● Data for this task
○ ○ ○ ○

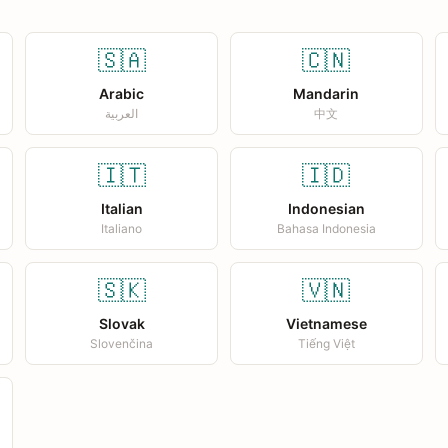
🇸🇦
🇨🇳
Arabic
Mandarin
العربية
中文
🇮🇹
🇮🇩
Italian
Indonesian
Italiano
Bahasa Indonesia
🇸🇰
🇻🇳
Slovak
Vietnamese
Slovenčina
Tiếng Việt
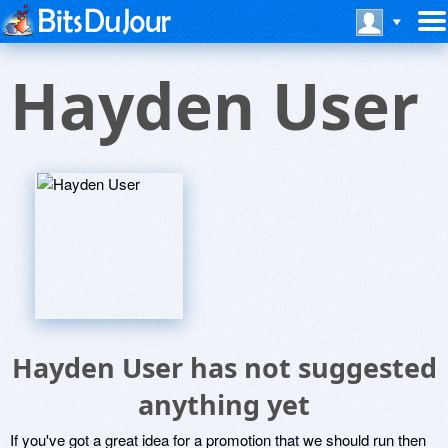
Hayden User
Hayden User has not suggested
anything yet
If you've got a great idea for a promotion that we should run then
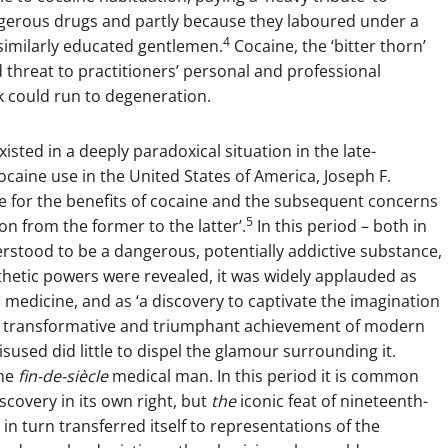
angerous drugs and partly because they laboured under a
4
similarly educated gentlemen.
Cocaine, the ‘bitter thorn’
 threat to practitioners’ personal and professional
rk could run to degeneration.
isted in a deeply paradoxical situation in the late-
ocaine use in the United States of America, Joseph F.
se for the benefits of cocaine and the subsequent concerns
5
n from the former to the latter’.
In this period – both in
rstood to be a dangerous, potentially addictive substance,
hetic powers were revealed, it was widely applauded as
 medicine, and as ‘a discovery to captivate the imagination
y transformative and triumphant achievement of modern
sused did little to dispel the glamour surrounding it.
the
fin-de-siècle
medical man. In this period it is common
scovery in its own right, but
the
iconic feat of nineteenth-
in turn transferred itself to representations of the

○ ○ ○ ○

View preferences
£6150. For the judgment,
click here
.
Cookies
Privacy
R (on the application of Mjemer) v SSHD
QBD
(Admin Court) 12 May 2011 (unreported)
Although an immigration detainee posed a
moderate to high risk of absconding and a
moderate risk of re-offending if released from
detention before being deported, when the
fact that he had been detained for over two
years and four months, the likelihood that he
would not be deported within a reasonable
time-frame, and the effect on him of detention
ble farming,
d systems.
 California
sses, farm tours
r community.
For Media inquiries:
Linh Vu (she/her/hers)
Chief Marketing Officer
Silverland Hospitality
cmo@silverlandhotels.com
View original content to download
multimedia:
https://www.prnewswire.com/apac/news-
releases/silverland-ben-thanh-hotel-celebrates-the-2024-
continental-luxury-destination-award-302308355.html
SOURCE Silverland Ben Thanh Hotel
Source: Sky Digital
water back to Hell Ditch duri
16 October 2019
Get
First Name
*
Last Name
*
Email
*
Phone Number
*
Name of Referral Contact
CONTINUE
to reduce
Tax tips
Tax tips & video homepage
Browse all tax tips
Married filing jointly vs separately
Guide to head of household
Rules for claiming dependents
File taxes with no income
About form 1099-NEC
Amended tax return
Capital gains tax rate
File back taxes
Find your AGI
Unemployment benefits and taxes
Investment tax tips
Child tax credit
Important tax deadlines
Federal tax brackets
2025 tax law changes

○ ○ ○ ○

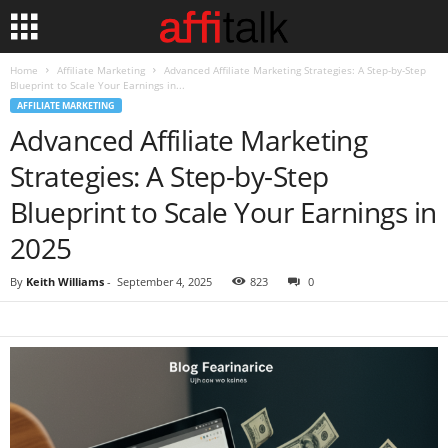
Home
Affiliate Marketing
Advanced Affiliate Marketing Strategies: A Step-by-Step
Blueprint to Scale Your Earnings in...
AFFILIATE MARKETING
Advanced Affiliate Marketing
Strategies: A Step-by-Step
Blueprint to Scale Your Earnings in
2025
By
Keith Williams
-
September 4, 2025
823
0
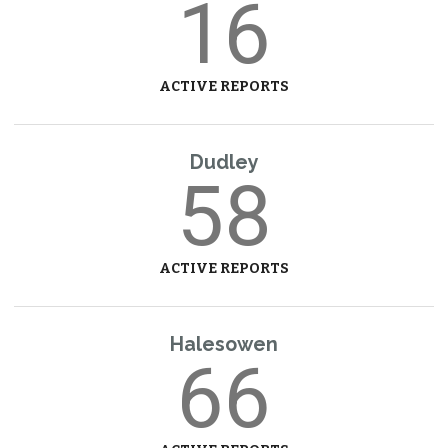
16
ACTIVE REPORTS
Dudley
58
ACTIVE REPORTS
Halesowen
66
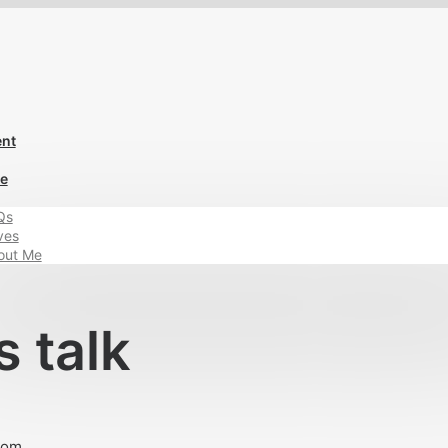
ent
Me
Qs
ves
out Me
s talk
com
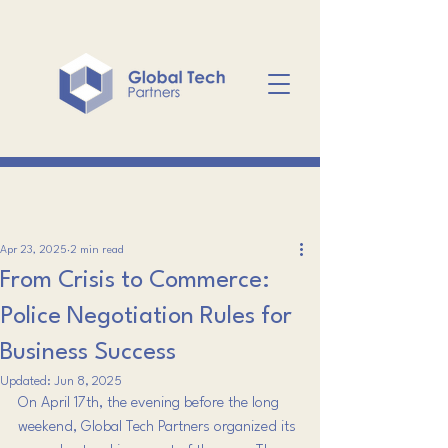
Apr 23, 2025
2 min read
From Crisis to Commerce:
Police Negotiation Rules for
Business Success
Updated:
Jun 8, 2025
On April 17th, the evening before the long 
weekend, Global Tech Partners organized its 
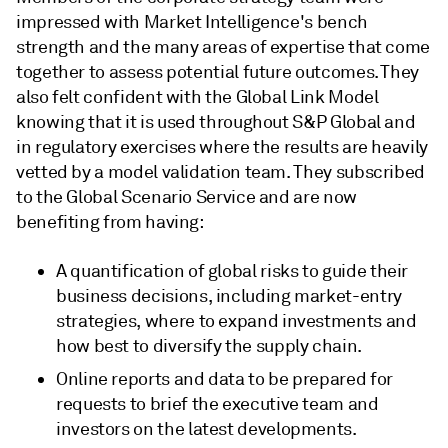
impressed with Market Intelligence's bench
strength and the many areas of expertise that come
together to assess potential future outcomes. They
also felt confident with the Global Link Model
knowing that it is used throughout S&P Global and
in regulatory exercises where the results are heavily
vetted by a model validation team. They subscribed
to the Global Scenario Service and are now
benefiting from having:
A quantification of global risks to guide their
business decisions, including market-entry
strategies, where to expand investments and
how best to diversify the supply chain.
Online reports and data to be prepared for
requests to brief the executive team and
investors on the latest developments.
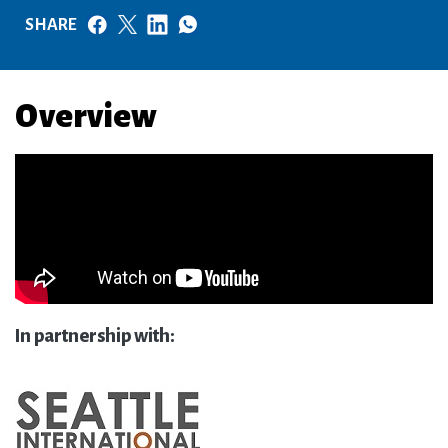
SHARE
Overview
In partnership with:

○ ○ ○ ○

● What to work on
Please show every line of the material that contains the string "Earnings".

● Written response
Blueprint to Scale Your Earnings in...
Blueprint to Scale Your Earnings in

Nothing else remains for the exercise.